Gogol describe un país en el que se ha impuesto el vicio y la corrupción, que solo parece admitir comportamientos canallescos. El resultado es tan subversivo que al morir el autor se impidió la publicación de sus obras completas, de tal modo peligroso se había convertido para la autocracia un escritor que en vida nunca cuestionó el orden zarista. Sus intenciones quedaban muy lejos de cualquier solución revolucionaria y no solo por su natural conservadurismo, Gogol es un pesimista que ante la imposibilidad de perfeccionar una sociedad podrida considera que “hay que mostrar toda la profundidad de su verdadera abominación”. No es esta la interpretación de Kropotkin, uno de los principales teóricos del anarquismo que también escribió un interesante tratado sobre la literatura rusa. Para el gran defensor del Apoyo Mutuo, la obra de Gogol tiene evidentes intenciones reformistas: “Almas muertas” sería una formidable acta de acusación contra la servidumbre mediante la descripción realista del ignominioso trato al que eran sometidos los siervos. Representando con fidelidad una situación injusta, el autor mostraba a los escritores que le siguieron que el realismo podía ser puesto al servicio del cambio social.

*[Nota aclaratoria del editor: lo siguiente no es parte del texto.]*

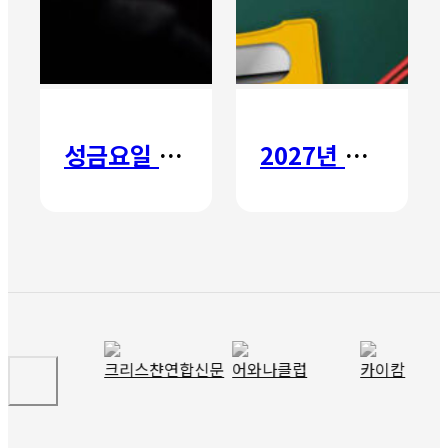
성금요일 칸타타
2027년 갈보리 어학원 유치부 신입생 모집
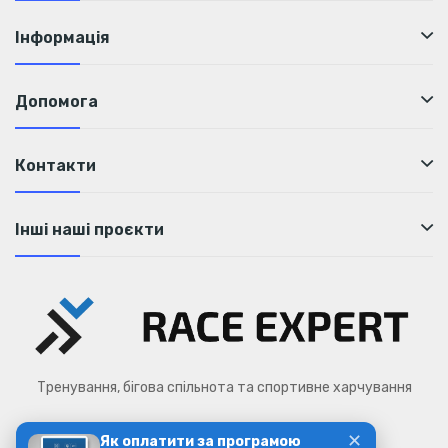
Інформація
Допомога
Контакти
Інші наші проєкти
Тренування, бігова спільнота та спортивне харчування
✕
Як оплатити за програмою
Race Expert © 2026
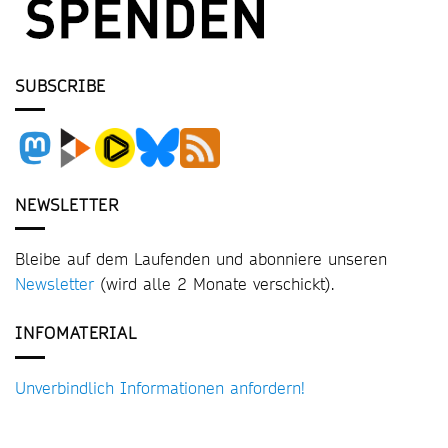
SUBSCRIBE
NEWSLETTER
Bleibe auf dem Laufenden und abonniere unseren
Newsletter
(wird alle 2 Monate verschickt).
INFOMATERIAL
Unverbindlich Informationen anfordern!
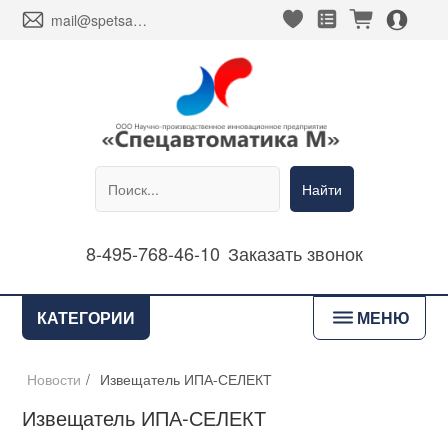
heart_fill
square_favorites_fill
cart_fill
person_alt_circle_fill
envelope
mail@spetsavtomatika-m.ru
Найти
8-495-768-46-10
Заказать звонок
bars
КАТЕГОРИИ
МЕНЮ
Новости
/
Извещатель ИПА-СЕЛЕКТ
Извещатель ИПА-СЕЛЕКТ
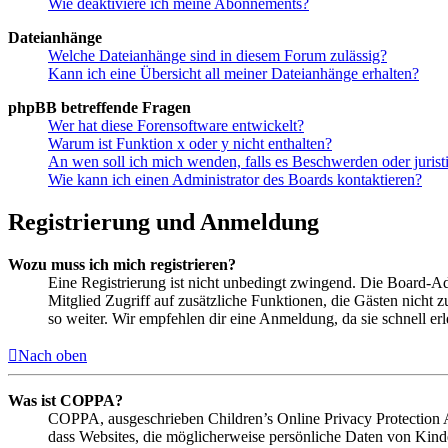
Wie deaktiviere ich meine Abonnements?
Dateianhänge
Welche Dateianhänge sind in diesem Forum zulässig?
Kann ich eine Übersicht all meiner Dateianhänge erhalten?
phpBB betreffende Fragen
Wer hat diese Forensoftware entwickelt?
Warum ist Funktion x oder y nicht enthalten?
An wen soll ich mich wenden, falls es Beschwerden oder juris
Wie kann ich einen Administrator des Boards kontaktieren?
Registrierung und Anmeldung
Wozu muss ich mich registrieren?
Eine Registrierung ist nicht unbedingt zwingend. Die Board-Admin
Mitglied Zugriff auf zusätzliche Funktionen, die Gästen nicht 
so weiter. Wir empfehlen dir eine Anmeldung, da sie schnell erled
Nach oben
Was ist COPPA?
COPPA, ausgeschrieben Children’s Online Privacy Protection Ac
dass Websites, die möglicherweise persönliche Daten von Kind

Con “El capote” y “Almas muertas” Gogol se situaba en el inicio del realismo crítico, pero esta interpretación que ha sido tradicional entre los analistas rusos no acaba de ser del todo convincente. El humor satírico que impregna las dos obras no salva a nadie y no parece una defensa de los desfavorecidos o un intento por concienciar sobre la posibilidad de una mejora social. Esto abre la tesis del artificio literario sin intenciones reformistas tal y como defiende Nabokov en su “Curso de literatura rusa”. No habría intenciones moralizantes, “Almas muertas” sería una fantasía infernal que reivindica la obra de arte como creación radicalmente autónoma. La obra de Gogol, dice Nabokov, es un puro ejercicio literario, pura ficción.
Seguramente las dos interpretaciones están justificadas por la misma personalidad contradictoria de Gogol, que se sentía inclinado a dar una visión idealista y elevada de la gran patria rusa pero, al ponerse a escribir, solo le salía un mundo poblado de mezquinos, aprovechados y arribistas. Y, la verdad, por mucho que molestara a bienpensantes y censores, Gogol fue honesto cuando perfilaba una sociedad enferma en la que se había impuesto la alienación y la docilidad. Por cierto, curiosamente son las mismas características de la época que nos ha tocado vivir, aunque no vengan provocadas por una autocracia sino por la triunfante uniformización de un mundo globalizado.